Question

I'm looking at developing a device which will need to support Ethernet over USB (hosted in Linux, XP, and Vista). As I understand it, Vista and Linux support the industry standard USB CDC. However, in classic Windows style, XP only supports it's own Remote NDIS. So, now I'm thinking of just bowing down and doing it over RNDIS, as opposed to rolling my own CDC driver for XP.
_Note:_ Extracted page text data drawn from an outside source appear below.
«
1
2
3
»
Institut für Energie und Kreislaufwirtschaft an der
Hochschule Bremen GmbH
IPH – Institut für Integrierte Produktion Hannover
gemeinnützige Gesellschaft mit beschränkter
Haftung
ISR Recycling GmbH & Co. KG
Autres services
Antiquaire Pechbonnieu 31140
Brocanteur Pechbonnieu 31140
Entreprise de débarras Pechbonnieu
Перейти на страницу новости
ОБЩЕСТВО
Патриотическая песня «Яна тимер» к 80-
I've been reading some older documentation that says even XP is pretty buggy with NDIS (suprise!). Does anyone have experience with XP's RNDIS drivers? Are they safe for product development? Any insight would be much appreciated.

Was it helpful?

Solution 3

After doing my own research and testing, a single NDIS device works reasonably well. However, if you are at all needing to support multiple NDIS devices, you are out of luck. My system became extremely unstable and was essentially unusable. This was very reproducible.
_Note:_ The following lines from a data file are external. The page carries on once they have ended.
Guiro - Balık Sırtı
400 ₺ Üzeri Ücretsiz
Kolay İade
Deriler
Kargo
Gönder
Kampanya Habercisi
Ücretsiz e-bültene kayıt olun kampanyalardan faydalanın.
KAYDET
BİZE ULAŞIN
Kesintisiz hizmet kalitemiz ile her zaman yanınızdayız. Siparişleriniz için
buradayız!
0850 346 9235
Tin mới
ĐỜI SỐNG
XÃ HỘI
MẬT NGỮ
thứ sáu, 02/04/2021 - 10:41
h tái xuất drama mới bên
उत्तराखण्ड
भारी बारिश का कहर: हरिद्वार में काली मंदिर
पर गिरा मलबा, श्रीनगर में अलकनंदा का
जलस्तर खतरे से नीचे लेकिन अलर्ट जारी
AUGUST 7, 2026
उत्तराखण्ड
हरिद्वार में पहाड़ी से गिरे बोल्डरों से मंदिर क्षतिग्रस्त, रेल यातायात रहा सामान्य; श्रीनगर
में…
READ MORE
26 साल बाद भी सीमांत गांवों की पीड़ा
I would not recommend NDIS in any type of multiple-device scenario.

OTHER TIPS

We use RNDIS at work. and I've found that it blue screens my machine every now and again (about every month or two). However others (at my work) have not had this happen, so it could just be the particular device that I use.

I think it is stable enough for development, so give it a go.
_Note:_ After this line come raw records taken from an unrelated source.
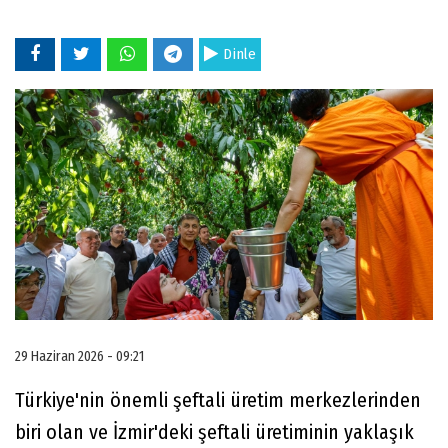
Dinle
29 Haziran 2026 - 09:21
Türkiye'nin önemli şeftali üretim merkezlerinden
biri olan ve İzmir'deki şeftali üretiminin yaklaşık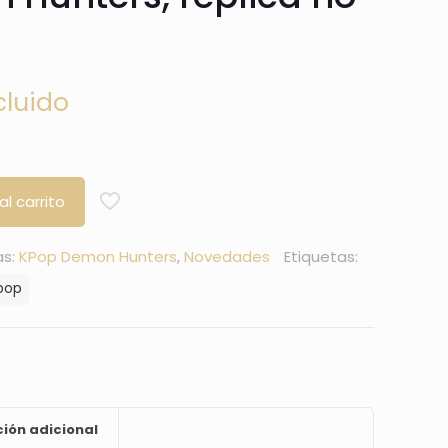
cluido
al carrito
as:
KPop Demon Hunters
,
Novedades
Etiquetas:
pop
ión adicional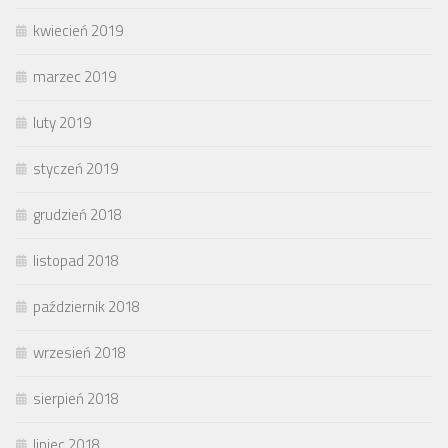
kwiecień 2019
marzec 2019
luty 2019
styczeń 2019
grudzień 2018
listopad 2018
październik 2018
wrzesień 2018
sierpień 2018
lipiec 2018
The problem here is that Linux does not support RNDIS in the host mode, and you can't develop custom driver due to MS RNDIS license restrictions. MAC does not support RNDIS as well due to same reason (licensing).

So if you need multiplatform solution you need a standard approach which is CDC/ECM.
There is number of available CDC/ECM XP/VIsta solutions in the market,you can google for them i don't want to advertise our solution here :)

if you are looking for commercial solution, Jungo does provide decent ECM solutions works for Windows/Linux/Mac. The only problem is that you have to pay them non-trivial royalty fee if you are going for a mass volume product.